Hadoop
##How it all started?
The large-scale process such as a search engine system that can index 1 million pages costs a tons of money and running cost. Meanwhile, a paper described about the architecture of the Google's distributed file system was published in 2003. Later in 2004, Google published one more paper that introduced MapReduce. Finally, these 2 papers led to the hadoop.
##General architecture of hadoop
Hadoop architecture is similar to the Bob's restaurant.
Let's say that there is a restaurant which struggles with dealing with many orders by only 1 chef. To solve this problem, Bob hires much more chefs to distribute the task into those chefs(Distributed File System).
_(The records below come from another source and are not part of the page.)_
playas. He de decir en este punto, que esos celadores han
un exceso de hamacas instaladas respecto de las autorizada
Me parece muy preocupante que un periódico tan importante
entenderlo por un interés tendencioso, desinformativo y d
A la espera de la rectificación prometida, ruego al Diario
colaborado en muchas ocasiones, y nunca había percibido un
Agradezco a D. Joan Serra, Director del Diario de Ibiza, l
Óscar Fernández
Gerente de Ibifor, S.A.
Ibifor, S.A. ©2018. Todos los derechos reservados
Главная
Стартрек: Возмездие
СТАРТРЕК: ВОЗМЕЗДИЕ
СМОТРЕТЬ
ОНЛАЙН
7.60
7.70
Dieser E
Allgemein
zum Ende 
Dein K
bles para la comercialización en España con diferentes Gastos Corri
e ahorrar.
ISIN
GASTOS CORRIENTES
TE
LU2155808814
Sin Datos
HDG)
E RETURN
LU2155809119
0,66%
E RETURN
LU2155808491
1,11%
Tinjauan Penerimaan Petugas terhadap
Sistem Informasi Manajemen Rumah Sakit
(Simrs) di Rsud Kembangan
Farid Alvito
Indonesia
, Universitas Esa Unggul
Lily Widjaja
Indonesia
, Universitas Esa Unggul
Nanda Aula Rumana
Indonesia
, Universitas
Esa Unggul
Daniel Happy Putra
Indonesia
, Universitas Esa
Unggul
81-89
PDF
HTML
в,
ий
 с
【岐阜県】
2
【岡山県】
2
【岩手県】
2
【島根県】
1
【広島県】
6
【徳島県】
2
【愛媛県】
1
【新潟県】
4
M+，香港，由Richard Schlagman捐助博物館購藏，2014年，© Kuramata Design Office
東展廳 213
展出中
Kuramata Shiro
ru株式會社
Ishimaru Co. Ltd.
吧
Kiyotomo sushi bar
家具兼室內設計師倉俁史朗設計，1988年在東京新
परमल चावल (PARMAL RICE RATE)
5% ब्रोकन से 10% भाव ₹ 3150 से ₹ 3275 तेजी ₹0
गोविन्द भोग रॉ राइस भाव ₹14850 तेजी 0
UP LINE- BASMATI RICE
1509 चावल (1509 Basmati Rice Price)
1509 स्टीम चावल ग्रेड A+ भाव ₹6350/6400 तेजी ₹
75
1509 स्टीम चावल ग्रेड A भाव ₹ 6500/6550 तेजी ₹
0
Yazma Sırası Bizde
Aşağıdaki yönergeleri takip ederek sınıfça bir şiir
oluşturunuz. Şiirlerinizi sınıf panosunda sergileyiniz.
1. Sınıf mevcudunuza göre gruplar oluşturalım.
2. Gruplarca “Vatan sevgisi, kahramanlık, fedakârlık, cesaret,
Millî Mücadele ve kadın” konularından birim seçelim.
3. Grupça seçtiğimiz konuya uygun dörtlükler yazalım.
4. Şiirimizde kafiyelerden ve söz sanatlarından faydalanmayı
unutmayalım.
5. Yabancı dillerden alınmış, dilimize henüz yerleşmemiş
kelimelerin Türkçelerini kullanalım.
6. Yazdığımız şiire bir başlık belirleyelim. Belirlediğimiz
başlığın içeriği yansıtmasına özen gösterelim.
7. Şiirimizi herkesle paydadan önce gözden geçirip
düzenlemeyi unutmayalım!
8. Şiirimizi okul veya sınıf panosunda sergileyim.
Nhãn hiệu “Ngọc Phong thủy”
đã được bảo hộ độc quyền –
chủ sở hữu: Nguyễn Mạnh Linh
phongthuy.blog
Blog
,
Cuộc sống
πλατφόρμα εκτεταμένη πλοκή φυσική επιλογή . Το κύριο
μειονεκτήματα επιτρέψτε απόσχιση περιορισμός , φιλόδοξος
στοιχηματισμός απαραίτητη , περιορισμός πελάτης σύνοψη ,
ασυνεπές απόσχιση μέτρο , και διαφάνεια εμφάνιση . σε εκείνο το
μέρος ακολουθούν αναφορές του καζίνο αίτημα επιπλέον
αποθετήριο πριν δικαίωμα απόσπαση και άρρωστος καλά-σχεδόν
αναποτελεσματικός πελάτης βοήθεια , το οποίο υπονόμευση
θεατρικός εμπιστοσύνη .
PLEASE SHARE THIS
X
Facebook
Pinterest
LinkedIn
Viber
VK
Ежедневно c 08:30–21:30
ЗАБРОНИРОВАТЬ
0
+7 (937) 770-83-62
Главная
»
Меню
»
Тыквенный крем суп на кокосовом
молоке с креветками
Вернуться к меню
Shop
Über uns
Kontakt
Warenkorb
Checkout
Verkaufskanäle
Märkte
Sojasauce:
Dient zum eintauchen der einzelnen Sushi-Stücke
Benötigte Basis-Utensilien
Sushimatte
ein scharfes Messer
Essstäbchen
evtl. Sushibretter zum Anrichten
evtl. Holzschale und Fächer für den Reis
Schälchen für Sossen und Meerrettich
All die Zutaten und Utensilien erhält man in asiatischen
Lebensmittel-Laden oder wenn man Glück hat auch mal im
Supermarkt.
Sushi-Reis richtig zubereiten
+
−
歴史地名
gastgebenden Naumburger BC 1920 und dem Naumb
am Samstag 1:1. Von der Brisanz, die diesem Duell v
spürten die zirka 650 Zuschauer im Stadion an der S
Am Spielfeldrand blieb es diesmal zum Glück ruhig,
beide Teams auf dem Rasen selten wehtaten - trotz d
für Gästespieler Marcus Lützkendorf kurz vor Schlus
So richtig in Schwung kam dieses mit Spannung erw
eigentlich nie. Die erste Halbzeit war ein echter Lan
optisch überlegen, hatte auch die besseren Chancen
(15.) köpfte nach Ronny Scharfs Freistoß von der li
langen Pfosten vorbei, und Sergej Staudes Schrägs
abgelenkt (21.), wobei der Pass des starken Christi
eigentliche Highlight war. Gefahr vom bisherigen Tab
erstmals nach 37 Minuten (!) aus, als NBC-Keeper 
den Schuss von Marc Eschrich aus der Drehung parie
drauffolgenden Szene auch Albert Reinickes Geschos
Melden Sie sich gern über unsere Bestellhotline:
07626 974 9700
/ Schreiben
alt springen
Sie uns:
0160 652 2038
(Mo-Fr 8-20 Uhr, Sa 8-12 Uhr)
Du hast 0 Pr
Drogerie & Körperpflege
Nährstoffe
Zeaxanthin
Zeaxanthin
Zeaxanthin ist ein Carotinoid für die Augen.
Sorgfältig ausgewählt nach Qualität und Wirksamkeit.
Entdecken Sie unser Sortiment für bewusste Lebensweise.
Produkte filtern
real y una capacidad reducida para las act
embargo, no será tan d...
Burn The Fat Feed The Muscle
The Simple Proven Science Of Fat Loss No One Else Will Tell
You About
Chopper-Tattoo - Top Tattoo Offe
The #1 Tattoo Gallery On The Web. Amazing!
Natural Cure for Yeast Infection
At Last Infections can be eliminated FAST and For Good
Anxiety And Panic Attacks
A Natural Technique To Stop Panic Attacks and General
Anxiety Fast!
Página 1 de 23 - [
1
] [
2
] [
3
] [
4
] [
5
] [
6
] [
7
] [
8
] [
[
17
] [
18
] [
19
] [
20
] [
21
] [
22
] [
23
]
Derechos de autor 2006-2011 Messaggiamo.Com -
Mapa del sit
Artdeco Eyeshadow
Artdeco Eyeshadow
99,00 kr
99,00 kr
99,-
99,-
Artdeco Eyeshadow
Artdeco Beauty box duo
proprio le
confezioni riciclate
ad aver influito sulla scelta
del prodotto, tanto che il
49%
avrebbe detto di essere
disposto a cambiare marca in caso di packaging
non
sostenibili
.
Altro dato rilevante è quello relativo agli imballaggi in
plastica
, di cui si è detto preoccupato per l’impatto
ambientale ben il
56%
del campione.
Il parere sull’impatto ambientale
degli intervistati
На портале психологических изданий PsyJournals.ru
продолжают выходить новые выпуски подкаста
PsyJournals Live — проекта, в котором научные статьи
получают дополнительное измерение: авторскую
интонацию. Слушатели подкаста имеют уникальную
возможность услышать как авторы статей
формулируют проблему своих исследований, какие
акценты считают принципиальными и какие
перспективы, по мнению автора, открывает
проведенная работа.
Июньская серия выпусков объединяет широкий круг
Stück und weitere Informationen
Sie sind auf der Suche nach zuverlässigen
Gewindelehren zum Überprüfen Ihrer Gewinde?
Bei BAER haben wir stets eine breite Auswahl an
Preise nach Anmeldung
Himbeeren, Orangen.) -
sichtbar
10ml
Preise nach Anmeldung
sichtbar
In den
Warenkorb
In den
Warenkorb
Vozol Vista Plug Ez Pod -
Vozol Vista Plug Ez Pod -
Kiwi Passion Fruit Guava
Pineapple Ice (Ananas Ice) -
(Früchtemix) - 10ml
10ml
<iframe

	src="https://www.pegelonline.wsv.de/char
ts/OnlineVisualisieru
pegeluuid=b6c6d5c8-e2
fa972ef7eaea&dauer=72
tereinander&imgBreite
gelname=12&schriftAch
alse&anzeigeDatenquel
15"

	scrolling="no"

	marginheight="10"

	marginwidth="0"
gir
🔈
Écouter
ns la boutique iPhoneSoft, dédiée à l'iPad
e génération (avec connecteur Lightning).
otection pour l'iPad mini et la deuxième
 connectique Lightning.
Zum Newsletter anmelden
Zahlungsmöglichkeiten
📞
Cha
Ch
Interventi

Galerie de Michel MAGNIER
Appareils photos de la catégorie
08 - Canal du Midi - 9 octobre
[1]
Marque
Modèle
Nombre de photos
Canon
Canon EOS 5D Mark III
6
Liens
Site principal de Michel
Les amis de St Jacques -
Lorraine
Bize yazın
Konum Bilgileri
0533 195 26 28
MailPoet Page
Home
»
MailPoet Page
Everything is going well, but there occurs another problem. Since each chef trys to access the very food shelf, the food shelf becomes the bottle neck of the whole process. In order to solve this, Bob divided each chef into 2 hierarchies(Junior and Head chef). Each Junior chef will do small task, prepare the ingredient(ex. prepare sauce, cook meat, vegetable..). Then, all those task will be derived to the each head chef, that will combine all the task and done the process(Map Reduce).
How Hadoop provides the solution to the Big Data problem
Hadoop Core Component
One is HDFS(storage)(Hadoop Distributed File System) and another one is YARN(Processing).
###HDFS
The main components of HDFS are NameNode and DataNode.
NameNode maintains the information of each DataNode.